Parabolic system. A stop-loss technical system, based on price and time. The system was devised to supplement the inadvertent gaps of the other trend-following systems. Although not technically an oscillator, the parabolic system can be used with the oscillators. SAR stands for stop-and-reverse. The stop moves daily in the direction of the new trend. The built-in acceleration factor pushes the SAR to catch up with the currency price. If the new trend fails, the SAR signal will be generated. The name of the system is derived from its parabolic shape, which follows the price gyrations. It is represented by a dotted line. When the parabola is placed under the price, it suggests a long position. Conversely, a price above the parabola indicates a short position.

Pennants. A continuation formation that resembles the outline of a pennant. It consists of a brief consolidation period within a solid and steep upward trend or downward trend. The consolidation itself tends to be sloped in the opposite direction from the slope of the original trend, or simply flat. The consolidation is bordered by a support line and a resistance line, which converge, creating a triangle. The previous sharp trend is known as the pennant pole. When the currency resumes its original trend by breaking out of the consolidation, the price objective is the total length of the pole, measured from the breakout price level.
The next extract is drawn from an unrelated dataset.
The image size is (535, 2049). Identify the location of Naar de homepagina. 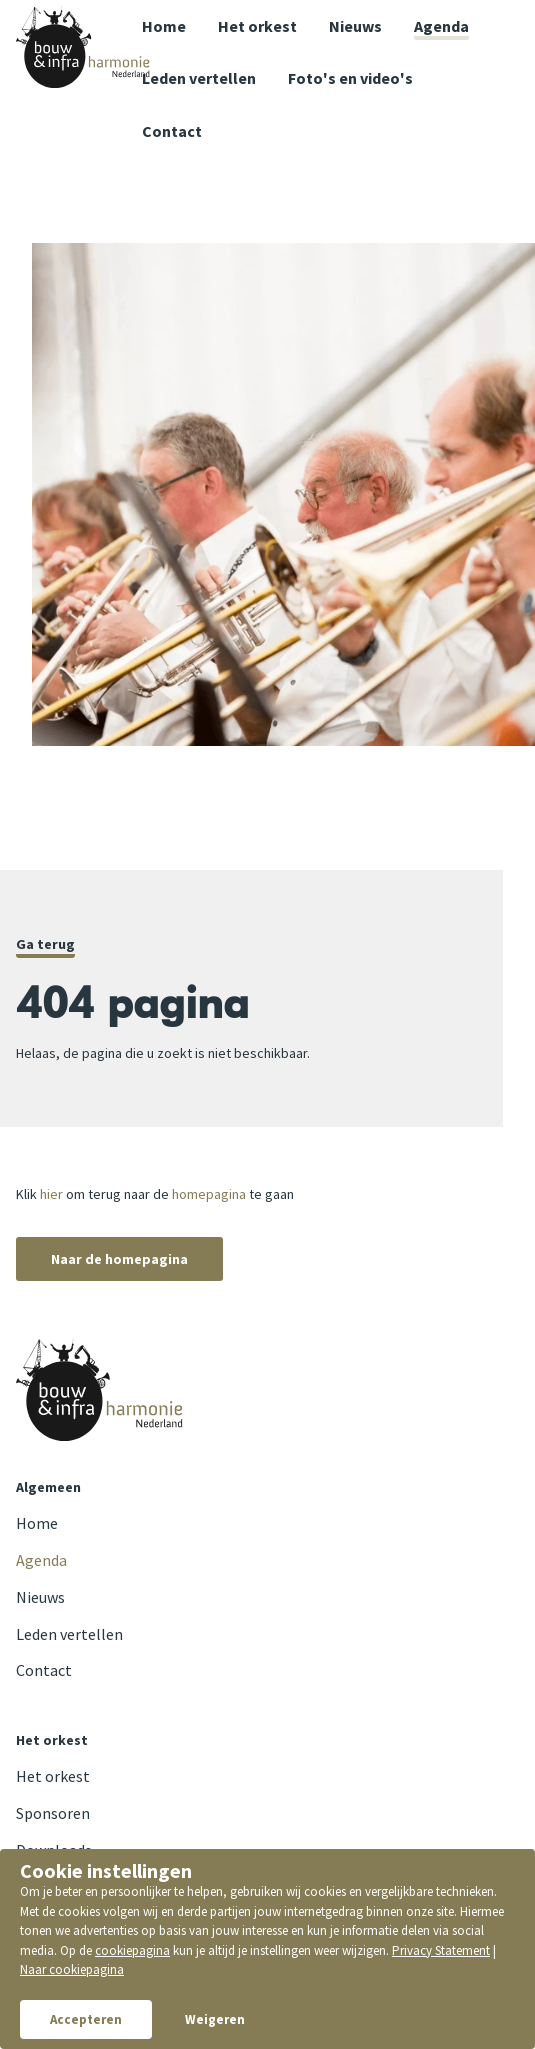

Personal Income. An economic indicator that consists of the income received by individuals, non-profit institutions, and private trust funds. Some of the components of this indicator are wages and salaries, rental income, dividends, interest earnings, and transfer payments (Social Security, state unemployment insurance, and veteran's benefits).

Philadelphia Stock Exchange (PHLX). The oldest U.S. securities exchange, it offers currency futures and options on currency futures.

Point-and-figure chart. A type of chart that plots price activity without regard to time. When the currency moves up, the fluctuations are marked with Xs. The moves on the downside are plotted with Os. The direction on the chart only changes if the currency reverses by a certain number of pips.

Premium. The price of the option paid by the buyer to the seller.

Premium forward spread. Forward price that is added to a spot price to calculate a forward price. It reflects the fact that the foreign interest rate is higher than the U.S. interest rate for that particular period.

Prime rate. The rate that commercial banks charge customers, which is based on the discount rate.

Producer Price Index. An economic indicator that gauges the average changes in prices received by domestic producers for their output at all stages of processing.

Purchasing power parity (PPP). Model of exchange rate determination stating that the price of a good in one country should equal the price of the same good in another country, exchanged at the current rate (the law of one price).

Put-call-forward exchange parity (PCFP) theory. A relationship between a call option and a put option established through the forward market. The theory holds that the option of buying the domestic currency with a foreign currency at a certain price X is equivalent to the option of selling the foreign currency with the domestic currency at the same price X. Therefore, the call option in the domestic currency becomes the put option in the other, and vice versa.

Put ratio back-spread. A compound option strategy that consists of short puts with a higher strike price and more long puts with a lower strike price. The profit is two-fold. The maximum upside profit potential consists of the total premium received. The downside profit potential is unlimited. The maximum loss potential occurs when the currency price reaches the lower strike price at expiration.